February 21, 2013
Same-Sex Couples Seek Equal Immigration Rights, with Powerful Support
Heather Morgan, an American, and Maria del Mar Verdugo, a citizen of Spain, were close friends for 10 years before they fell in love.
“Always in the beginning, we realized we wanted to be together forever,” said Verdugo. She and Morgan got married in New York city two years ago with their friends and families in attendance. “We knew our commitment to each other, but we wanted to make that commitment public, something that even in society’s eyes is a binding commitment to each other,” Morgan said.
They hope to begin a family soon, but Verdugo can’t receive a spousal visa, because she and Morgan are a same-sex couple. She may remain in the U.S. only as long as her work visa is valid.
“Just beyond the challenges any couple has, we have that complete uncertainty and the idea that at a moment’s notice, Mar could be forced to leave,” Morgan said.
Most Americans married to citizens of other countries have the right to seek legal immigration status for their spouses. But same-sex couples like Morgan and Verdugo, although they now may legally wed in nine states, have no such right, because of a 1996 federal law - the Defense of Marriage Act (DOMA) - which defines marriage as solely between a man and a woman.
In another part of New York, Venezuelan-born Pablo Garcia and Santiago Ortiz, an American, face the same issue. They have lived together for 21 years and were married in 2011. Garcia has not been back to Venezuela in that time, even when his father died, for fear of not being readmitted to the U.S. He doesn’t even like to go out in New York.
“It’s a common expression in Spanish: ‘I’ve been living in the shadows.’ I’m afraid of being deported,” Garcia said.
Thumbing through a huge binder of papers - Garcia’s application for a spousal visa - Ortiz said, “We applied for his green card, and we got a response saying they weren’t even going to look at the application because we were a same-sex couple.” He fears he and Garcia could be wrenched apart.
“Right now, his mom’s not feeling well, and we’re very worried about her,” Ortiz said. “And two days ago, his sister called, and said ‘Can he call me, because I want to talk about my mother,’ and going through my head is, ‘Oh my God, is he going to have to leave? How is he going to come back?’ I don’t know what would happen if he had to leave.”
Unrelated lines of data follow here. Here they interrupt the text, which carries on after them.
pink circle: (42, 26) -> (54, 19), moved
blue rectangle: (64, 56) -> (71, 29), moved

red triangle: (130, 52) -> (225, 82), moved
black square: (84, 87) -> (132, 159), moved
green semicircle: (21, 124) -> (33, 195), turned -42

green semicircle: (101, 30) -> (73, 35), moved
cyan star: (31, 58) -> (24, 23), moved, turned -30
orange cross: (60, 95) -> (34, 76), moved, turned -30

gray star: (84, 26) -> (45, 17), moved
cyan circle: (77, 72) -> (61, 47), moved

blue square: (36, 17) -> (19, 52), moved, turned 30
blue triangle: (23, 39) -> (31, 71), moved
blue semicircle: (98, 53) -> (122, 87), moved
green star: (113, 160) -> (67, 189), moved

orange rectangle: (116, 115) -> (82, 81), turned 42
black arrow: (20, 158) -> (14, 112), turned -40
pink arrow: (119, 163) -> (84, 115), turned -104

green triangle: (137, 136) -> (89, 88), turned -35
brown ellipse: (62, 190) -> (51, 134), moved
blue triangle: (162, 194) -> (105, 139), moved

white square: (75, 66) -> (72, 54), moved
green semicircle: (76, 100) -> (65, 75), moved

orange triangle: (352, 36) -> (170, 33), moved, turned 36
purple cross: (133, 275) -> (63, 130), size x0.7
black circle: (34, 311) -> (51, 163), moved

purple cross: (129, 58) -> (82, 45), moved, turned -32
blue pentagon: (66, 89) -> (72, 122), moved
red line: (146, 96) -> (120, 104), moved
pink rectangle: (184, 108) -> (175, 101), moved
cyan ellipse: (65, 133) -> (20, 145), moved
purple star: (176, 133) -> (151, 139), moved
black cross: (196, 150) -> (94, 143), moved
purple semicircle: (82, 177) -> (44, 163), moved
Both couples are part of a lawsuit seeking equality in immigration rights. They have powerful support on the issue. President Obama’s immigration reform proposals would grant married same-sex couples an equal right to sponsor a spouse for immigration. The provision is supported by Congressional Democratic leaders and liberal Latino groups.
Some conservative religious organizations have sharply objected, however, including the U.S. Conference of Catholic Bishops and the National Association of Evangelicals, as part of their opposition to same-sex marriage. Republican Senator John McCain, a co-sponsor of immigration reform in Congress, has said the issue could doom all immigration reform.
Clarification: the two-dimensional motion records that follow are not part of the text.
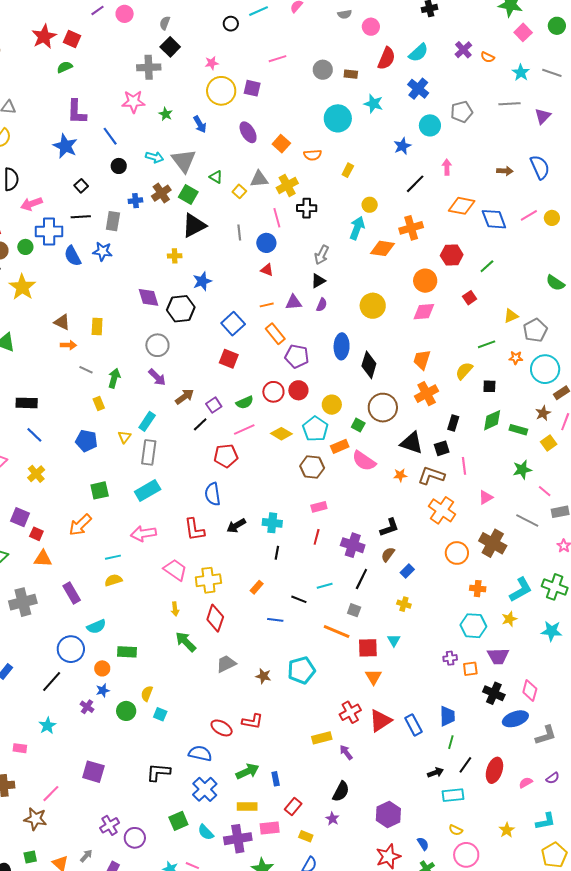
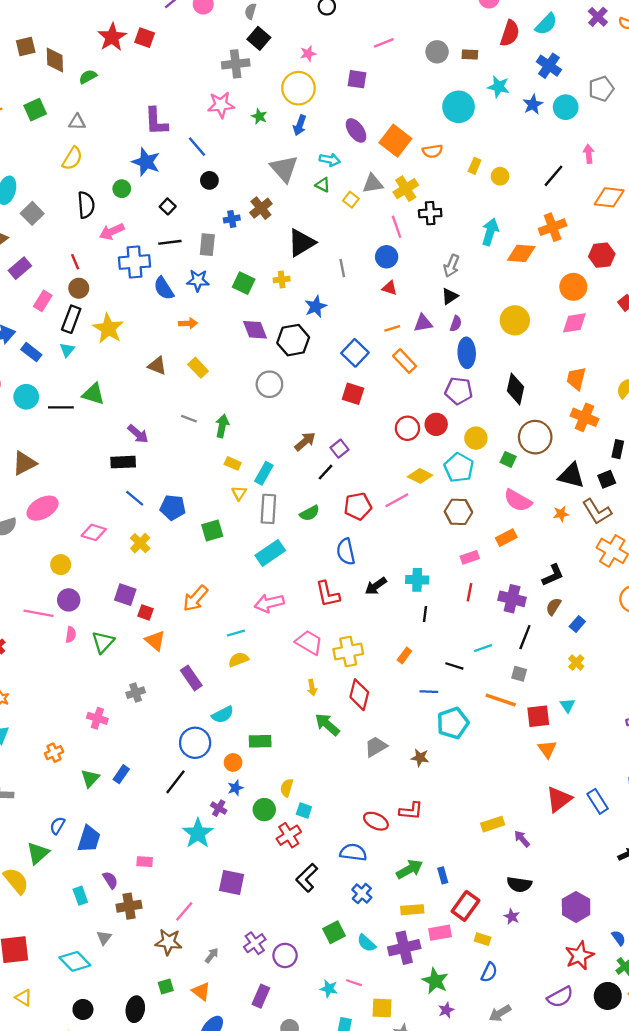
green semicircle: (65, 67) -> (88, 77), moved
yellow circle: (221, 91) -> (298, 88), moved
blue arrow: (200, 124) -> (300, 125), turned 54
orange square: (281, 144) -> (395, 141), size x1.5
blue star: (402, 146) -> (533, 104), moved
cyan arrow: (155, 157) -> (330, 160), moved
green square: (188, 195) -> (244, 283), moved
yellow circle: (370, 205) -> (500, 176), moved
gray line: (239, 232) -> (342, 268), moved
green circle: (25, 247) -> (122, 189), moved
yellow rectangle: (97, 326) -> (198, 368), turned -42
orange arrow: (68, 345) -> (188, 323), moved
blue ellipse: (342, 346) -> (467, 353), moved
purple pentagon: (297, 356) -> (459, 391), moved
purple arrow: (157, 377) -> (138, 434), moved
orange cross: (427, 394) -> (585, 417), turned -35
green semicircle: (245, 402) -> (310, 513), moved
yellow rectangle: (99, 403) -> (233, 463), moved, turned -40
pink line: (244, 429) -> (397, 500), moved
blue pentagon: (86, 441) -> (173, 507), moved
orange rectangle: (340, 446) -> (506, 538), moved
brown L-shape: (431, 476) -> (597, 512), turned -136
green square: (100, 490) -> (212, 530), moved
orange triangle: (43, 559) -> (155, 641), turned 42
gray cross: (23, 602) -> (136, 693), size x0.6
yellow cross: (404, 604) -> (576, 663), turned 32
cyan pentagon: (301, 670) -> (453, 723), moved
red cross: (350, 712) -> (289, 835), moved
cyan star: (47, 726) -> (198, 833), moved, size x1.5
black L-shape: (158, 772) -> (307, 878), turned -45
blue cross: (205, 789) -> (362, 893), size x0.7
black semicircle: (341, 791) -> (519, 884), turned 75
red rectangle: (293, 806) -> (465, 906), size x1.4
gray arrow: (86, 856) -> (212, 955), moved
In late March, the Supreme Court will hear arguments in another case challenging the Defense of Marriage Act, which also bars same-sex spouses from receiving Social Security survivors’ benefits and filing joint tax returns, among other rights accorded heterosexual couples. About 35,000 Americans in same-sex marriages to foreign citizens will be able to seek spousal visas if the Court strikes down DOMA, or if Congress passes President Obama’s immigration reforms.
Morgan and Verdugo said that whatever happens, they will not delay their plans to start their family soon, and they won’t be separated. Asked how many children they would like, Verdugo said two. “But we would like to start with one first,” she said, laughing.
Garcia and Ortiz are also hopeful, since a change they never dreamed possible has already taken place.
“It’s the oddest thing in the world, something I never thought could happen,” Ortiz said of their marriage. “His mother accepts it, my family knows about it. When I was growing up, it was a nonexistent idea. I always saw other people getting married, and that happiness was not available for me. And then it was.”